Vecuronium, pancuronium and rocuronium Flashcards
What is vecuronium
Clean drug- doesn’t affect the CVS or release histamine.
Aminosteroidal
Chemical structure differs from pancuronium by a single methyl group making it a monoquaternary analogue
Presentation and uses of vec
Potentially unstable in solution. Presented as 10mg freeze-dried powder containing mannitol and Na hydroxide and is dissolved in 5ml water.
0.1mg.kg-1
Intubate at 90-120 seconds
Medium duration of action
Cardiovascular effects of vecuronium
No CV effects
What is critical illness myopathy?
Most frequently seen in critically ill patients in association with corticosteroids and/or muscle relaxants and may involve prolonged recovery
Kinetics of vecuronium
Like pancuronium, metabolised in the liver by de-acetylation to 3- and 17-hydroxy and 3,17 dihydroxy-vecuronium.
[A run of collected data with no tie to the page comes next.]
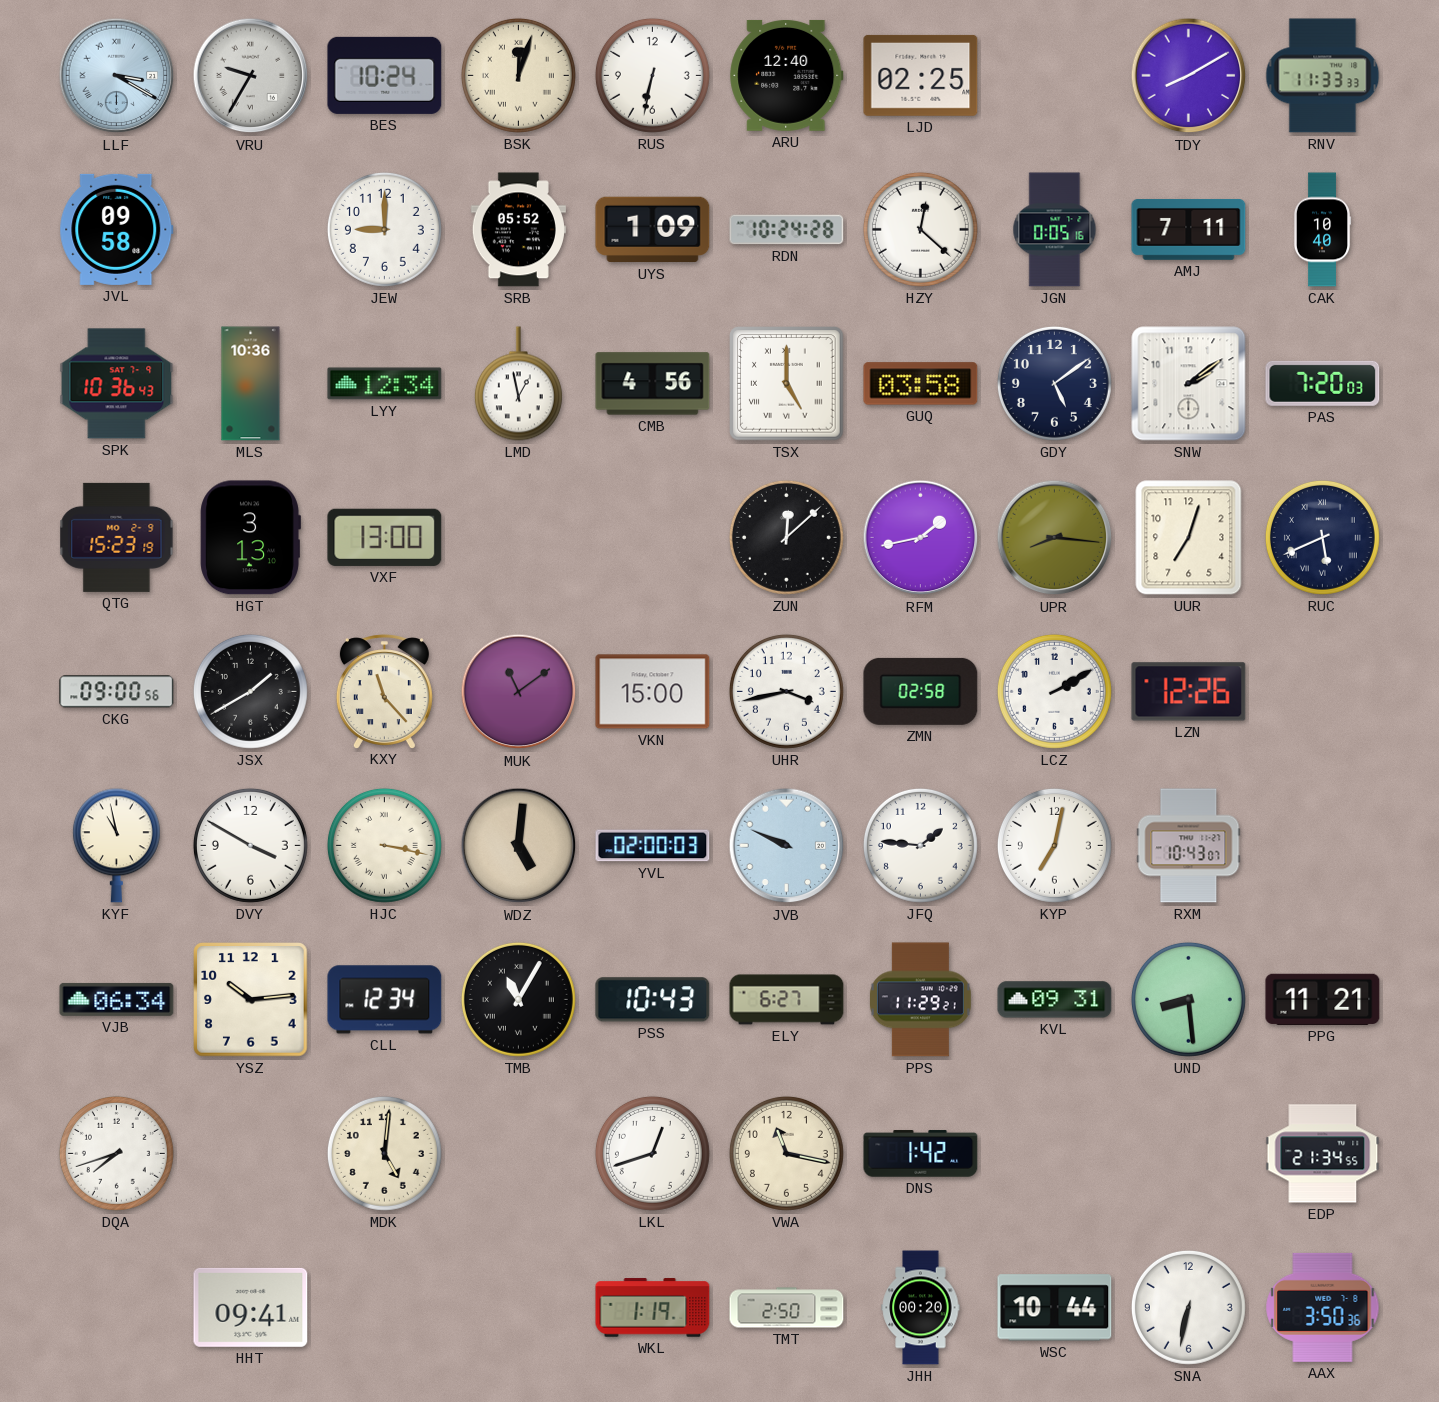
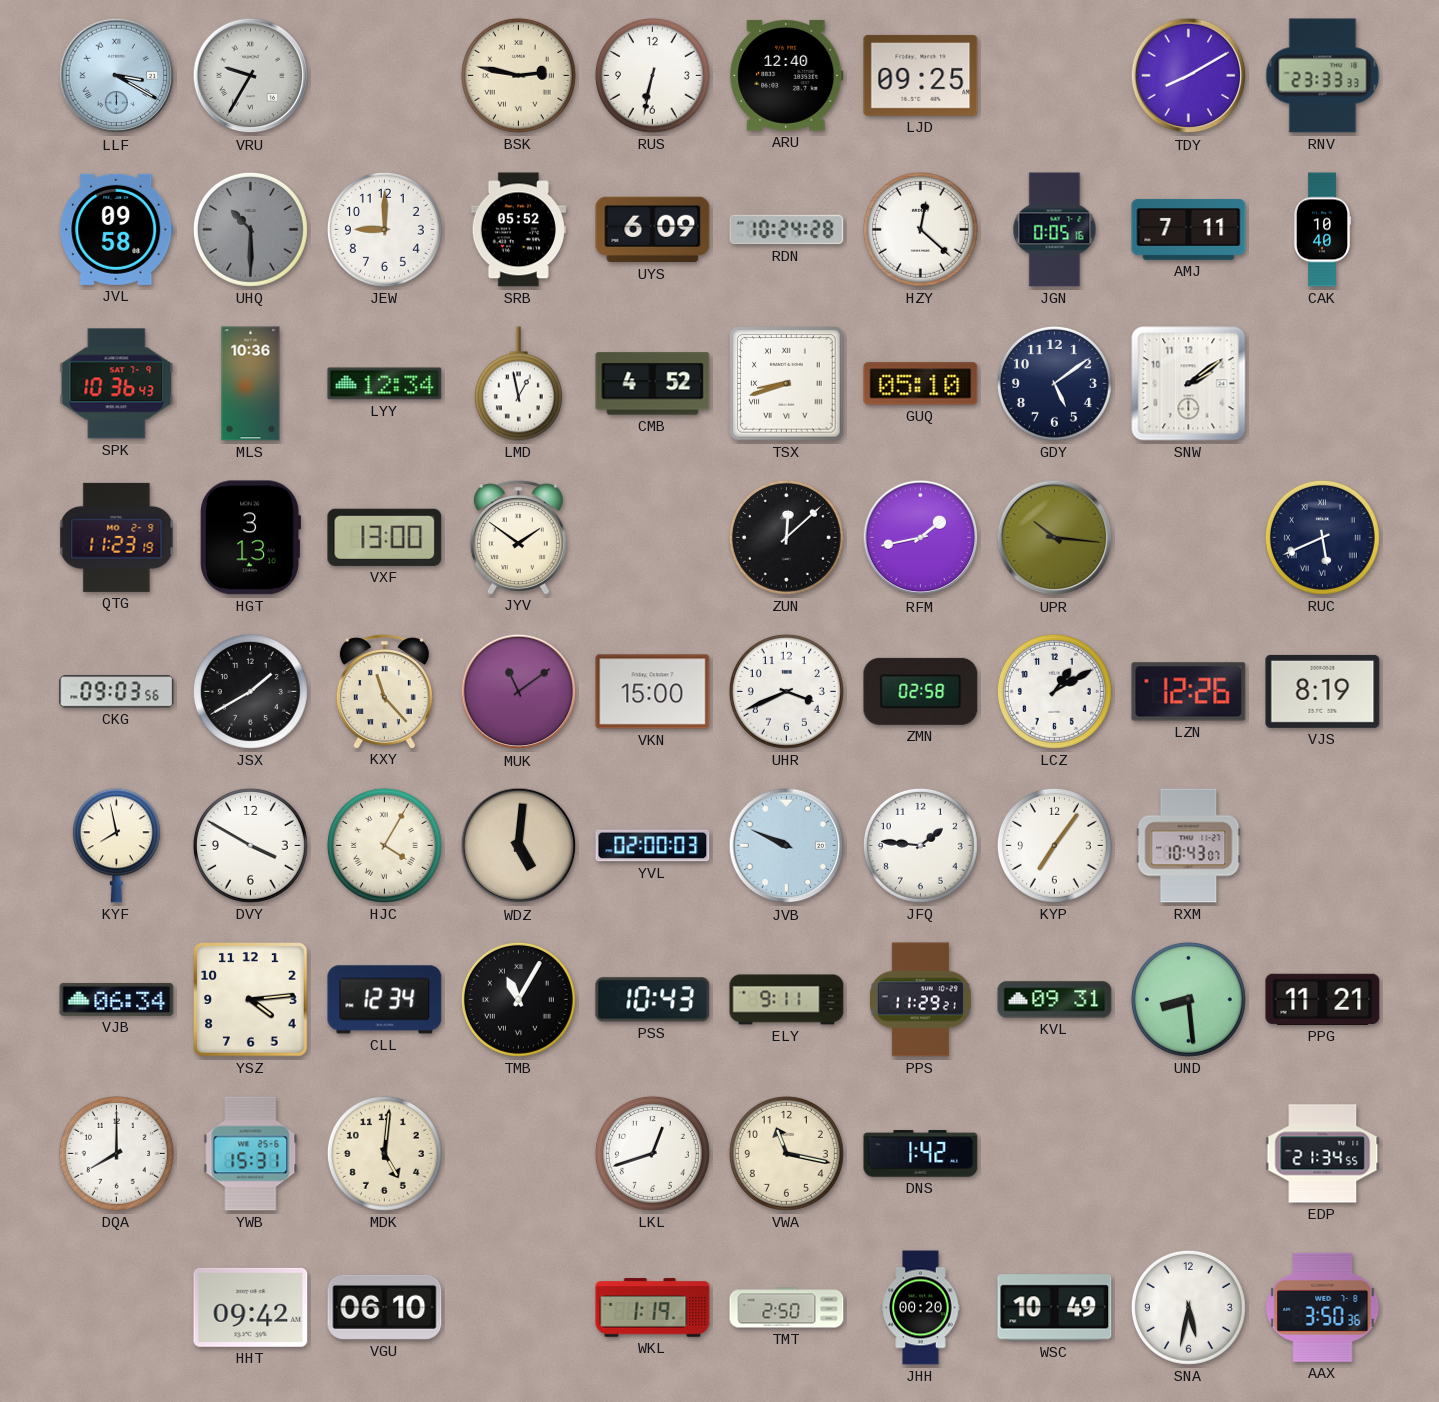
BES: 10:24 -> none
BSK: 12:03 -> 2:47
LJD: 02:25 -> 09:25
RNV: 11:33 -> 23:33
UHQ: none -> 10:30
UYS: 1:09 -> 6:09
CMB: 4:56 -> 4:52
TSX: 5:00 -> 8:42
GUQ: 03:58 -> 05:10
PAS: 7:20 -> none
QTG: 15:23 -> 11:23
JYV: none -> 1:51
UPR: 8:16 -> 10:16
UUR: 7:03 -> none
CKG: 09:00 -> 09:03
UHR: 3:43 -> 3:41
LCZ: 2:10 -> 1:10
VJS: none -> 8:19
KYF: 10:58 -> 7:58
HJC: 3:17 -> 4:05
KYP: 7:02 -> 7:06
YSZ: 10:14 -> 4:14
ELY: 6:27 -> 9:11
DQA: 7:42 -> 8:00
YWB: none -> 15:31
HHT: 09:41 -> 09:42
VGU: none -> 06:10
WSC: 10:44 -> 10:49
SNA: 6:32 -> 5:32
Lipid soluble (more than pan) and more excreted in the bile. May accumulate in infusion.
What is pancuronium?
A bisquaternary aminosteroidal compount
Presentation and uses of pancuronium
Colourless solution containing 4mg in 2ml and stored at 4 degrees.
0.1mg.kg-1 intubate at 90-150 seconds
Duration 45 mins
CVS effects of pancuronium
Tachycardia by blocking cardiac muscarinic receptors. Indirect sympathomimetic actions by preventing the uptake of noradrenaline at post-ganglionic nerve endings
Kinetics of pancuronium
10-40% plasma protein bound. Low volume of distribution.
35% metabolised in the liver by de-acetylation to 3- and 17-hydroxy and 3,17-hydroxy-pancuronium. Unchanged drug secreted in the urine and metabolites in the bile
How do NDMRs work?
Inhibit the action of ACh at the NMJ by binding competitively to the alpha subunit of the nicotinic ACh receptor (post junctional).
More than 70% of receptors need to be occupied by muscle relaxant before neuromuscular blockade can be detected.
Same characteristics of a phase 2 block.
Chemical groupings of NDMRs
Aminosteroid compounds- vec, roc, pan
Benzylisoquinolinium compounds- atracurium, mivacurium, tubocurarine
Unable to cross lipid membranes due to polar nature and so have a small volume of distribution.
Hydrolysed in the plasma or metabolised in the liver and excreted in urine or bile.
What is rocuronium?
Developed from vec and structurally different in 4 positions.
Rapid onset 60-90s due to low potency.
Low potency= higher dose. Higher number of molecules = greater conc gradient from the plasma to the NMJ so that diffusion is faster and onset time reduced.
Presentation of rocuronium
50mg in 5ml. 0.6mg.kg-1 100-120s. 0.9-1.2mg.kg = 60s
CVS effects of roc
Minimal. Tachy at increased dose
Kinetics of roc
Mainly excreted unchanged in the bile and to a lesser extent in the urine. Some de-acetylated metabolites may be produced. Duration of action may be prolonged in hepatic or renal failure.